Write out nothing except the lines of the entries below, from the first through the one containing "een ( mentale ) beperking.", exactly and without pictures.

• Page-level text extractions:
↓
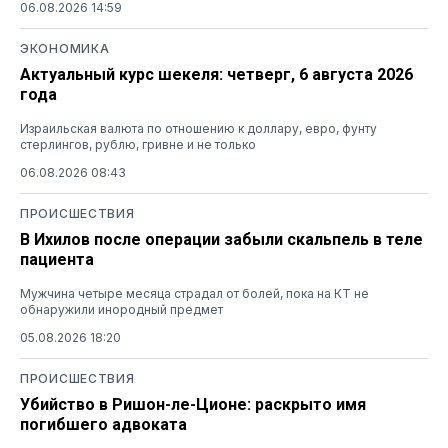
06.08.2026 14:59
ЭКОНОМИКА
Актуальный курс шекеля: четверг, 6 августа 2026
года
Израильская валюта по отношению к доллару, евро, фунту
стерлингов, рублю, гривне и не только
06.08.2026 08:43
ПРОИСШЕСТВИЯ
В Ихилов после операции забыли скальпель в теле
пациента
Мужчина четыре месяца страдал от болей, пока на КТ не
обнаружили инородный предмет
05.08.2026 18:20
ПРОИСШЕСТВИЯ
Убийство в Ришон-ле-Ционе: раскрыто имя
погибшего адвоката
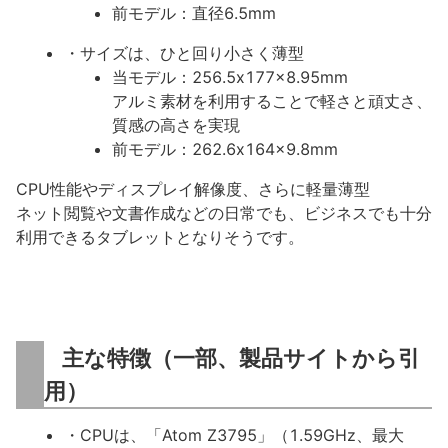
前モデル：直径6.5mm
・サイズは、ひと回り小さく薄型
当モデル：256.5x177x8.95mm
アルミ素材を利用することで軽さと頑丈さ、
質感の高さを実現
前モデル：262.6x164x9.8mm
CPU性能やディスプレイ解像度、さらに軽量薄型
ネット閲覧や文書作成などの日常でも、ビジネスでも十分
利用できるタブレットとなりそうです。
主な特徴（一部、製品サイトから引
用）
・CPUは、「Atom Z3795」（1.59GHz、最大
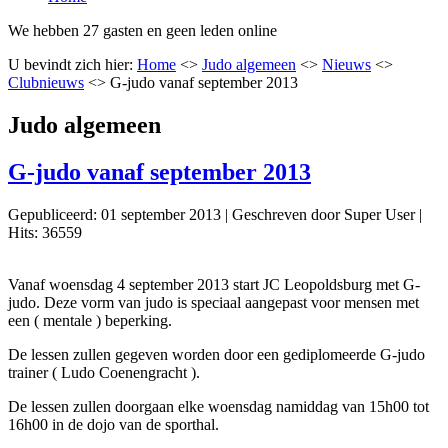
We hebben 27 gasten en geen leden online
U bevindt zich hier:
Home
<>
Judo algemeen
<>
Nieuws
<>
Clubnieuws
<>
G-judo vanaf september 2013
Judo algemeen
G-judo vanaf september 2013
Gepubliceerd: 01 september 2013
|
Geschreven door Super User
|
Hits: 36559
Vanaf woensdag 4 september 2013 start JC Leopoldsburg met G-
judo. Deze vorm van judo is speciaal aangepast voor mensen met
een ( mentale ) beperking.
De lessen zullen gegeven worden door een gediplomeerde G-judo
trainer ( Ludo Coenengracht ).
De lessen zullen doorgaan elke woensdag namiddag van 15h00 tot
16h00 in de dojo van de sporthal.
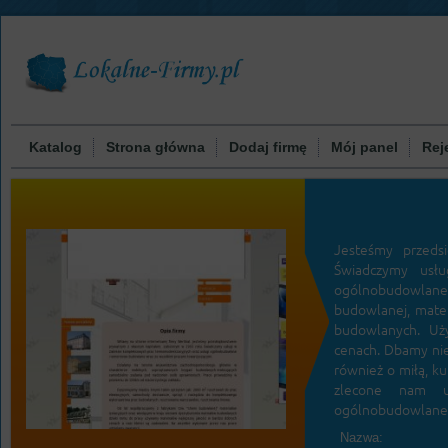
Katalog
Strona główna
Dodaj firmę
Mój panel
Rej
Jesteśmy przeds
Świadczymy usłu
ogólnobudowlane
budowlanej, mater
budowlanych. Uży
cenach. Dbamy nie
również o miłą, k
zlecone nam us
ogólnobudowlane z
Nazwa:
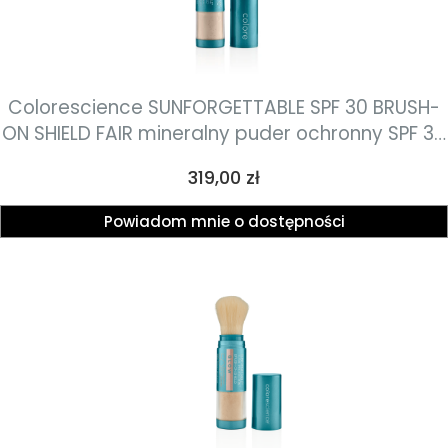
Colorescience SUNFORGETTABLE SPF 30 BRUSH-
ON SHIELD FAIR mineralny puder ochronny SPF 30
w pędzlu FAIR 4.3g
Cena
319,00 zł
Powiadom mnie o dostępności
↑
• Response area:
06.08.2026 14:59
ЭКОНОМИКА
Актуальный курс шекеля: четверг, 6 августа 2026
года
Израильская валюта по отношению к доллару, евро, фунту
стерлингов, рублю, гривне и не только
06.08.2026 08:43
ПРОИСШЕСТВИЯ
В Ихилов после операции забыли скальпель в теле
пациента
Мужчина четыре месяца страдал от болей, пока на КТ не
обнаружили инородный предмет
05.08.2026 18:20
ПРОИСШЕСТВИЯ
Убийство в Ришон-ле-Ционе: раскрыто имя
погибшего адвоката
前モデル：直径6.5mm
・サイズは、ひと回り小さく薄型
当モデル：256.5x177x8.95mm
アルミ素材を利用することで軽さと頑丈さ、
質感の高さを実現
前モデル：262.6x164x9.8mm
CPU性能やディスプレイ解像度、さらに軽量薄型
ネット閲覧や文書作成などの日常でも、ビジネスでも十分
利用できるタブレットとなりそうです。
主な特徴（一部、製品サイトから引
用）
・CPUは、「Atom Z3795」（1.59GHz、最大
We hebben 27 gasten en geen leden online
U bevindt zich hier:
Home
<>
Judo algemeen
<>
Nieuws
<>
Clubnieuws
<>
G-judo vanaf september 2013
Judo algemeen
G-judo vanaf september 2013
Gepubliceerd: 01 september 2013
|
Geschreven door Super User
|
Hits: 36559
Vanaf woensdag 4 september 2013 start JC Leopoldsburg met G-
judo. Deze vorm van judo is speciaal aangepast voor mensen met
een ( mentale ) beperking.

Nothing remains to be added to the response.